-- Input follows --

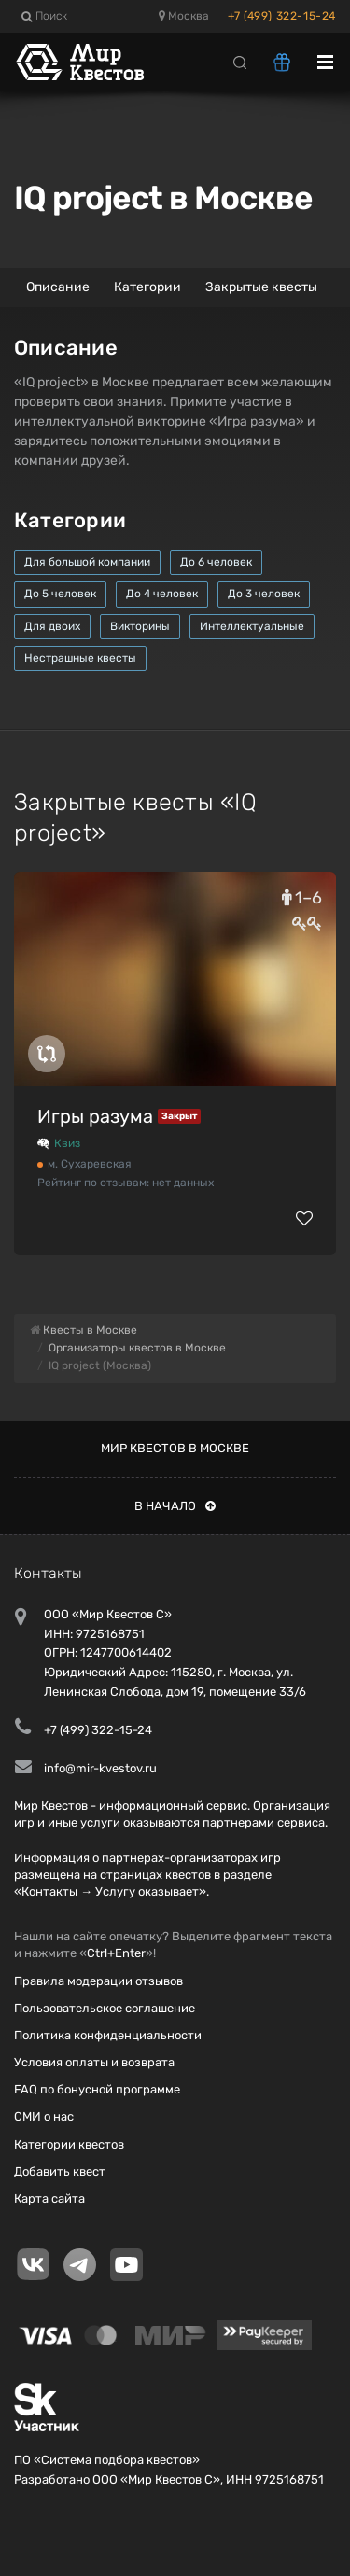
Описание (58, 287)
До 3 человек (264, 593)
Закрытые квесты (261, 287)
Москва (184, 15)
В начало (175, 1506)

-- Input concluded --

Your answer must be an exact copy of the records above, with no pictures included.

Описание (58, 287)
До 3 человек (264, 593)
Закрытые квесты (261, 287)
Москва (184, 15)
В начало (175, 1506)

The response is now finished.